先日SNSでみかけたタバコケースのデザインが佐藤直樹というデザイナーが手掛けていたこと、佐藤氏がWIRED日本版のアートディレクターをしていたこと、ちょうど群馬の美術館で作品が展示されていること。ひょんな偶然が重なり興味が湧いたので、有休をつかってグンマーは太田市美術館へ向かってみた。


2004年に佐藤氏がデザインしたタバコは関東限定発売だったらしい。「ハイレッドセンター煙草」というマッチ箱のようなスライド式に取り出す仕掛けが好きでレッド(H)を愛飲していたのが10年程前。
出典:渋谷文化プロジェクト


雑誌「WIRED」に関しては、毎号じゃないにしろ日本版からちょくちょく購読していたので、アートディレクターこのひとだったのか、とびっくり。いまもデジタル版で読んでます有難い。お盆直前の8/9、常夏の群馬は38℃という殺人的な気温。美術館が徒歩30秒だったのが唯一の救い。太田市美術館・図書館は2017/4にオープンしたてだけれど、とにかく音楽映画アートの本品揃えが半端なくこだわりを感じる。落語や名画座も開催しており、今月は「モロッコ」「若草物語」どちらも白黒映画。3階建ての建物自体、決して広くはないけれどモダンなつくりになっていて、床エアコンで足元から冷風がでてくる仕掛けはさすが。トイレひとつ、ソファひとつとっても現代アート。


さて、本命の「佐藤直樹氏展 紙面・壁画・循環」へ。

ベニヤ板に木炭で描かれた樹々、樹々。写真は「はじめの「そこで生えている。」作品の一部。とにかくずっとみていられる魔力に満ちている。数年前旅したトンガを思い出した。死にゆくマングローブ林、赤土色の地平線。あの森に住みたい…と思わせる、闇の王子も逃げだしそうなダークな美。

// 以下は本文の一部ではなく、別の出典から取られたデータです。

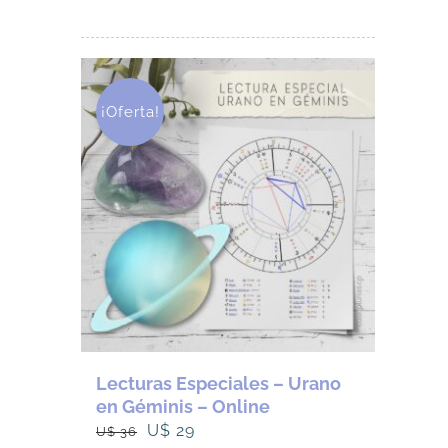
¡Oferta!
Lecturas Especiales – Urano
en Géminis – Online
El
El
U$
29
U$
36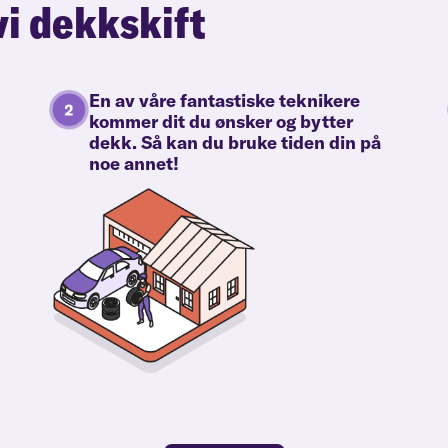
vi dekkskift
En av våre fantastiske teknikere
kommer dit du ønsker og bytter
dekk. Så kan du bruke tiden din på
noe annet!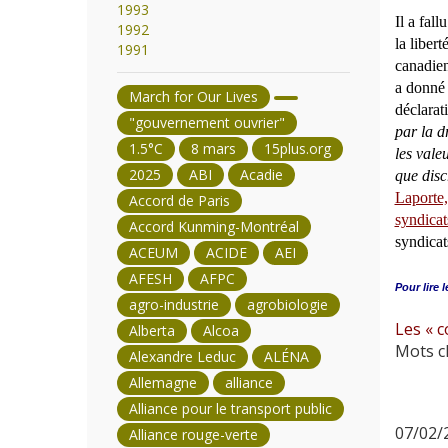
1993
Il a fal
1992
la liber
1991
canadien
a donné 
March for Our Lives
déclarat
"gouvernement ouvrier"
par la d
1.5°C
8 mars
15plus.org
les vale
2025
ABI
Acadie
que disc
Laporte,
Accord de Paris
syndicat
Accord Kunming-Montréal
syndicat
ACEUM
ACIDE
AEI
AFESH
AFPC
Pour lire l
agro-industrie
agrobiologie
Les « c
Alberta
Alcoa
Mots cl
Alexandre Leduc
ALÉNA
Allemagne
alliance
Alliance pour le transport public
07/02/2
Alliance rouge-verte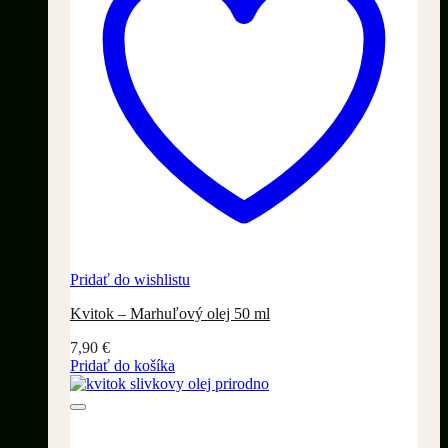
Pridať do wishlistu
Kvitok – Marhuľový olej 50 ml
7,90
€
Pridať do košíka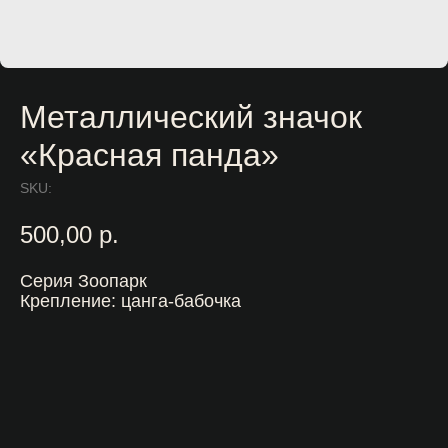
Металлический значок
«Красная панда»
SKU:
500,00
р.
Серия Зоопарк
Крепление: цанга-бабочка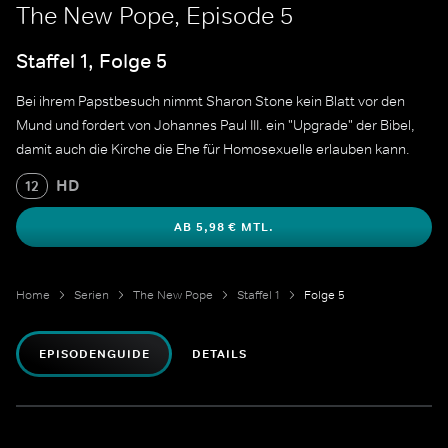
The New Pope, Episode 5
Staffel 1, Folge 5
Bei ihrem Papstbesuch nimmt Sharon Stone kein Blatt vor den
Mund und fordert von Johannes Paul III. ein "Upgrade" der Bibel,
damit auch die Kirche die Ehe für Homosexuelle erlauben kann.
HD
12
AB 5,98 € MTL.
Home
Serien
The New Pope
Staffel 1
Folge 5
EPISODENGUIDE
DETAILS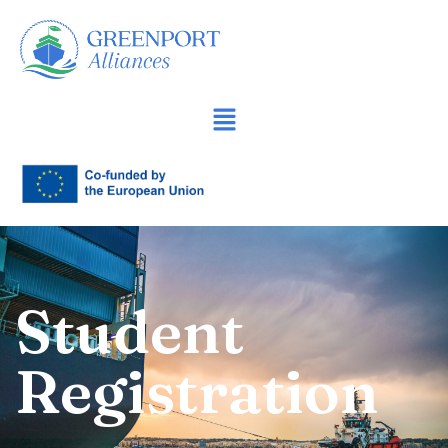
Sari
la
conținut
Student
Registration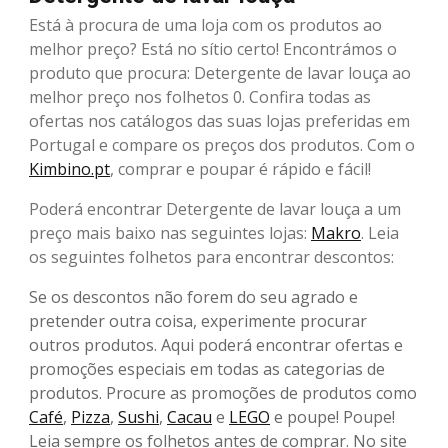
Está à procura de uma loja com os produtos ao
melhor preço? Está no sítio certo! Encontrámos o
produto que procura: Detergente de lavar louça ao
melhor preço nos folhetos 0. Confira todas as
ofertas nos catálogos das suas lojas preferidas em
Portugal e compare os preços dos produtos. Com o
Kimbino.pt
, comprar e poupar é rápido e fácil!
Poderá encontrar Detergente de lavar louça a um
preço mais baixo nas seguintes lojas:
Makro
. Leia
os seguintes folhetos para encontrar descontos:
Se os descontos não forem do seu agrado e
pretender outra coisa, experimente procurar
outros produtos. Aqui poderá encontrar ofertas e
promoções especiais em todas as categorias de
produtos. Procure as promoções de produtos como
Café
,
Pizza
,
Sushi
,
Cacau
e
LEGO
e poupe! Poupe!
Leia sempre os folhetos antes de comprar. No site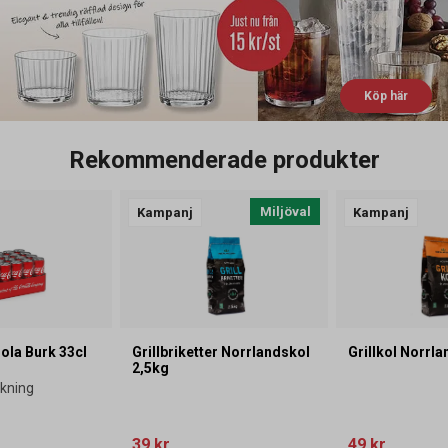
Köp här
Rekommenderade produkter
Miljöval
Kampanj
Kampanj
ola Burk 33cl
Grillbriketter Norrlandskol
Grillkol Norrl
2,5kg
ckning
39 kr
49 kr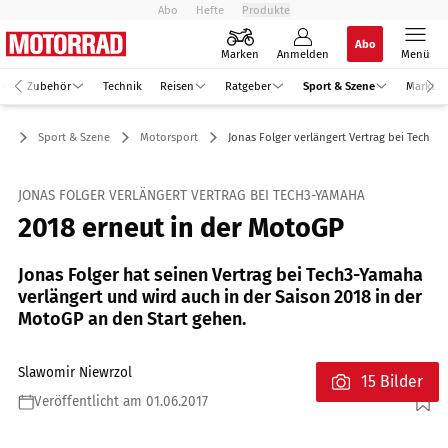
Abo
Hefte
Produkte
Abo
Marken
Anmelden
Menü
Zubehör
Technik
Reisen
Ratgeber
Sport & Szene
Markt
Sport & Szene
Motorsport
Jonas Folger verlängert Vertrag bei Tech3
JONAS FOLGER VERLÄNGERT VERTRAG BEI TECH3-YAMAHA
2018 erneut in der MotoGP
Jonas Folger hat seinen Vertrag bei Tech3-Yamaha
verlängert und wird auch in der Saison 2018 in der
MotoGP an den Start gehen.
Slawomir Niewrzol
15 Bilder
Veröffentlicht am 01.06.2017
Foto: 2snap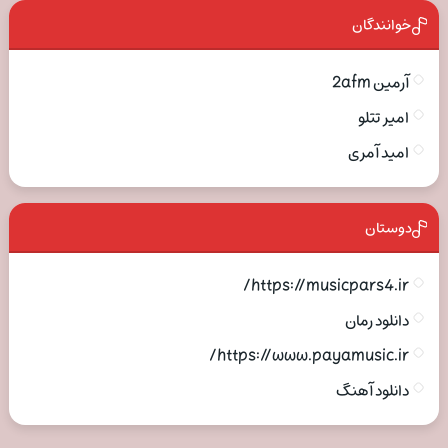
خوانندگان
آرمین 2afm
امیر تتلو
امید آمری
دوستان
https://musicpars4.ir/
دانلود رمان
https://www.payamusic.ir/
دانلود آهنگ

2階、3階とWIRED時代のアートブックや写真を回覧しつつ、ベニヤ板に緻密に書き込まれた「完成しない絵」に見入ってしまう。写真禁止だったフロアにあった作品「その後の『そこで生えている。』」は74メートルにもおよぶ大作で、絵面だけみると鬱々としそうだが暫くみつめているとすいこまれそうになる。アーティストステイトメントを読む限り、やはり震災前後でマインドに変化は現れたようだが、175枚の板に吹き込まれた息吹はわずかでも消えることはなく、「完結することは決してない。掴もうとしても掴めない。追っても追っても追いつかない。どこまで行っても完結することがない。そういうものとして、まだまだ先へ先へと続いていく」と語られている。昔は鑑賞者が見ることで絵画の世界は完成すると信じていたけれど、ただそこに在るだけで、芸術は芸術足りえる、完成も未完成も瞬間瞬間でコマ送りのように変化し、そのわずかな隙間にふれることが芸術に近づくことなのかなと、自分なりに解釈している。今回の展示は「本」と「美術」を紹介しており、このようなジャンルの区別はどこまで有効なのだろうか、と佐藤氏は自問する。「本と美術は、同じ場所から⽣まれてきているんじゃないか」「⼀番奥深いところまで潜ったら、何があらわれるのか」ー前者に関しては私もまったく同じ考えで、共通文字なのか抽象的な絵なのかというだけで、メッセージデリバリーという点では本も美術も同じ人種だと思うのだ。後者については、Deep Diveしていくにつれみえる未知の景色はときに怖く、ときに蠱惑的だ。深層に向き合い本質を妥協せずに削り出すのはクリエイター、アーティストとしてとてもむつかしいことなのだと。


展示を堪能したあとは1階のKITANO SMITH COFFEE で休憩。ブラックスミスラテ(名称がツボ)と南瓜とゴルゴンゾーラのキッシュ、しめて870円也。美味しい。美術館の半券で100円割引してもらえた。ありがたい。

カフェで1時間ほど休み読書の時間に突入。3階の映画、音楽コーナーで3冊ほど読了。夕方のりょうもうで東京へ帰宅。全席指定なので快適!

メモ:北千住駅はハトが多い

思い立ったが吉日、美術館巡りとしては最高の体験だった太田市美術館・図書館。10月20日まで佐藤氏の展示をやっているので、時間を見つけて再訪したい。もういちどあの昏い森にのまれたい…というのが本音。12月からはイタリア・ボローニャ国際絵本原画展もはじまるので楽しみがつのる。